Jim Tranquada

Samantha Power, Pulitzer Prize-winning author, Harvard professor, and outspoken advocate for human rights, will be the featured speaker at Occidental College's 129th commencement ceremony on May 15.

 

As special assistant to President Barack Obama '83 and senior director for multilateral affairs and human rights for the National Security Council, Power is a key presidential advisor who has helped shape the U.S. response to the popular uprisings in North Africa and the Middle East.

"In her remarkable and rapid transition from journalist, author and academic to foreign policy advisor to the president, Samantha Power is a model for students who wish to have a voice in the public arena and to make history.

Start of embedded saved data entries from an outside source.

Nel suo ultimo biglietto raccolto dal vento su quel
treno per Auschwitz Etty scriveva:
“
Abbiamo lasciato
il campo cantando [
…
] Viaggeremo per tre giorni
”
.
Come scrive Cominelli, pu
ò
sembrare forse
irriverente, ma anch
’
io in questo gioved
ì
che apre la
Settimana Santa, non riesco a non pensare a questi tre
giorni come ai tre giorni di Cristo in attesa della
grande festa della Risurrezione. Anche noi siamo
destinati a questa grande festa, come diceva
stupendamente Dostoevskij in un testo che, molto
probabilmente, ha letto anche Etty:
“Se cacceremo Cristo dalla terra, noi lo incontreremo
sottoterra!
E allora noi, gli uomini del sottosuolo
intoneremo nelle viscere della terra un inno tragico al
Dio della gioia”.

Many Oxy graduates share her commitment to human rights and strive for such relevant careers," said Ambassador Derek Shearer, Occidental's Chevalier Professor of World Affairs and Diplomacy. "It is both fitting and an honor to have Samantha Power speak at our Commencement."

"We couldn't be more pleased to have Samantha Power as our graduation speaker," said Occidental President Jonathan Veitch. "She told me over the phone that she is thrilled to be coming to Oxy."

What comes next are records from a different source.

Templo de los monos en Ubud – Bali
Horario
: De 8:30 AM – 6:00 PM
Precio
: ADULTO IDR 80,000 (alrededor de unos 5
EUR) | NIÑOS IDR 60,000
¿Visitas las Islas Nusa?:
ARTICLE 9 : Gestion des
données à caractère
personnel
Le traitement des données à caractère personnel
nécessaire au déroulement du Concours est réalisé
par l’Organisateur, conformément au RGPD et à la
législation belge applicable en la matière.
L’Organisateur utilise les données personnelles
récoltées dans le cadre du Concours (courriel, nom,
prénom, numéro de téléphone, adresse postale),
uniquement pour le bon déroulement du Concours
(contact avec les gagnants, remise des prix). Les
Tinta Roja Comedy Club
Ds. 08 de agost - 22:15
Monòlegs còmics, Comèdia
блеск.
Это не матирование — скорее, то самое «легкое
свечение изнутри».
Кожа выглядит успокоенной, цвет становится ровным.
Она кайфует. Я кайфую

Her book "A Problem from Hell": America and the Age of Genocide (New Republic Books), based on her reporting as a freelance journalist in Bosnia, was awarded the 2003 Pulitzer Prize for general nonfiction. She went on to report on the ethnic cleansing in the Darfur region of Sudan for The New Yorker, and became a foreign policy columnist for Time Magazine.

"She is clearly the foremost voice for human rights within the White House, and she has Obama's ear," Kenneth Roth, executive director of Human Rights Watch, told the New York Times last month.

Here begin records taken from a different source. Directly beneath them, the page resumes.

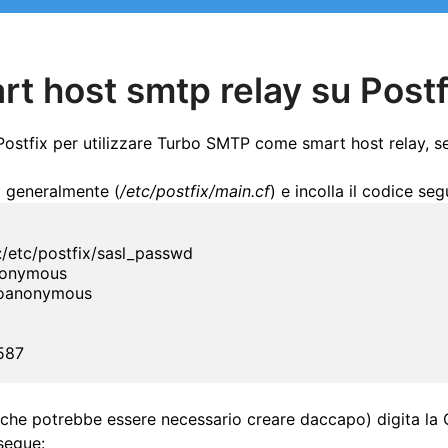
t host smtp relay su Postf
Postfix per utilizzare Turbo SMTP come smart host relay, seg
ix generalmente (
/etc/postfix/main.cf
) e incolla il codice se
etc/postfix/sasl_passwd

nonymous

noanonymous

587
che potrebbe essere necessario creare daccapo) digita la
segue:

A graduate of Harvard Law School, she has taken a leave of absence from Harvard's John F. Kennedy School of Government, where she is the Anna Lindh Professor of Practice of Global Leadership and Public Policy, to work for the Obama administration. She was the founding executive director of the school's Carr Center for Human Rights Policy.

Her most recent book, Chasing the Flame: Sergio Vieira de Mello and the Fight to Save the World, a biography of the U.N. envoy killed by a suicide bomber in Iraq in 2003, was published by Penguin in 2008.